I’m at the ShmooCon hacker conference in D.C. this weekend and will be posting about some of the more interesting talks. The Friday round of talks are limited to 20 minutes and cover a wide variety of topics. Collin Brack opened with a subject I’m thoroughly interested in: GPU based cracking.
In the past, I’ve talked about using FPGAs for dedicated repetitive math. Since then, GPU manufacturers have started developing frameworks so you can write code directly against the processor, not necessarily for graphics. Nvidia has been pushing their CUDA technology, while other manufacturers have been working on OpenCL.
Collin uses Nvidia devices in his day job and naturally leans towards CUDA. He has specifically worked with the Tesla C1060 and Tesla S1070. The second being a dedicated 1U device, it doesn’t have a video out.
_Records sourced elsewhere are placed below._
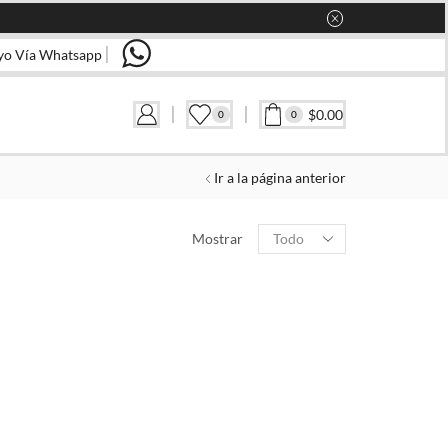
yo Vía Whatsapp
$
0.00
0
0
Ir a la página anterior
CATEGORIAS
Products
Mostrar
per
page
FILTRAR POR TALLA
G/G
M/M
XL/XL
CH/M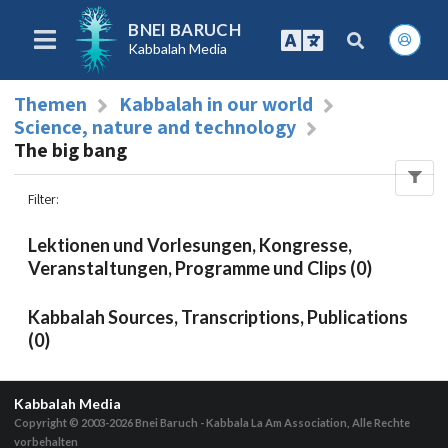
BNEI BARUCH
Kabbalah Media
Themen
Kabbalah in our world
Science, nature and technology
The big bang
Filter
:
Lektionen und Vorlesungen, Kongresse,
Veranstaltungen, Programme und Clips (0)
Kabbalah Sources, Transcriptions, Publications
(0)
Kabbalah Media
Copyright © 2003-2026
Bnei Baruch - Kabbala La Am Association, Alle Rechte
vorbehalten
The conclusion of the talk was a broad survey of what cracking tools have been ported to these frameworks, many of which work with live tool DVD BackTrack 4—they have a CUDA guide. Programs like aircrack-ng-cuda are available for wireless cracking; cRARk and RAR GPU for RAR password recovery; and IGHASHGPU, MD5 GPU Crack, and RainbowCrack are available too. The shining star of the group though is pyrit, which is available for many different GPU platforms.
If you’ve got a unibody Mac, you’ve probably got the hardware to play with any of these tools. Even though we’re moving away from FPGA, I’m still happy to see developers taking advantage of the speed increases available from GPUs.